Despite the island’s relative isolation, there’s no lack of dining options with the resort’s four restaurants and bars: the seafood‑forward Azure; the Japanese‑inspired Kata; Raha Market for Maldivian and international fare; and the laid‑back Onu Onu for beach‑side beverages sans footwear, at an open‑air bar under a roof crafted out of bamboo. On‑location options include the famously Instagrammable floating breakfast, set up in the villas’ pools, and barbecues on the beach prepared by a private chef. But for all the massive variety on the menus, don’t skip the chance to sample Maldivian food here, which is laden with coconut, spices and locally caught seafood from the Shaviyani Atoll, and bursting with robust freshness and heady flavours that see‑saw between rich and tangy; mas huni, a local salad of grated coconut, tuna flakes, onion, Maldivian chilli and lime juice, is as simple as it is sublime.
A hallmark of staying at Fairmont Maldives Sirru Fen Fushi is experiencing its commitment to protecting nature up close. Sustainability and environmental responsibility efforts here don’t stop at bamboo toothbrushes and water refilled in glass bottles. Its Sustainability Lab, the first resort‑based recycling facility in the Maldives, houses machinery that transforms plastic waste into new objects such as souvenirs, and serves as a recycling centre on the atoll to process and recycle plastic waste the local communities collect. An easy swim out from the beach, the Coralarium, conceived as a semi‑submerged art installation, encourages coral regeneration and even glows at night to draw in coral larvae. The resort has also partnered with Olive Ridley Project, a Maldives‑based NGO, to launch the Turtle Ranger Programme for sea turtle rescue and rehabilitation, with the resident marine biologist leading guests to study turtle nests, collect tracking data and even assist hatchlings back into the ocean.

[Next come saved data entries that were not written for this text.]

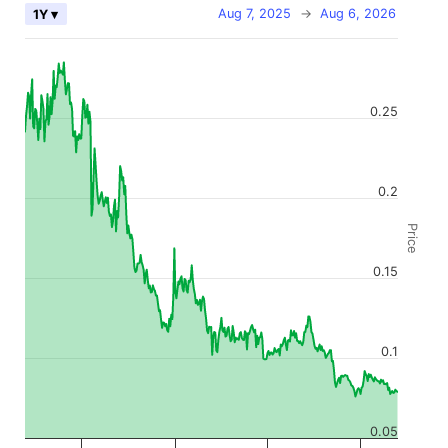
Aug 7, 2025
→
Aug 6, 2026
1Y ▾
0.25
0.2
Price
0.15
0.1
0.05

Even if you’re tempted to pack your itinerary with every activity available at Fairmont Maldives Sirru Fen Fushi, make space to take in the view, savour the tranquillity and experience time slowing down. An atmosphere of ease and a general feeling of expansiveness, repose and contemplative calm seeps into every corner of the resort. Golf buggies and bicycles are the fastest ways to get around. Rope swings at remote spots on the beach, wide breezy decks and stretched‑out shorelines invite languid lingering. Going from day to night, the sea and sky turn every conceivable shade, from turquoise to chrysoprase and even grey mother‑of‑pearl. And the smell of salt and minerals stays on the skin long after a swim in the ocean—the Maldivian experience endures, literally.
After a heartfelt send‑off, I’m back on the seaplane, now heading south towards Malé. I can’t yet say for sure when I’ll be back at Fairmont Maldives Sirru Fen Fushi, but in the spirit of island time, I figure it’ll happen eventually.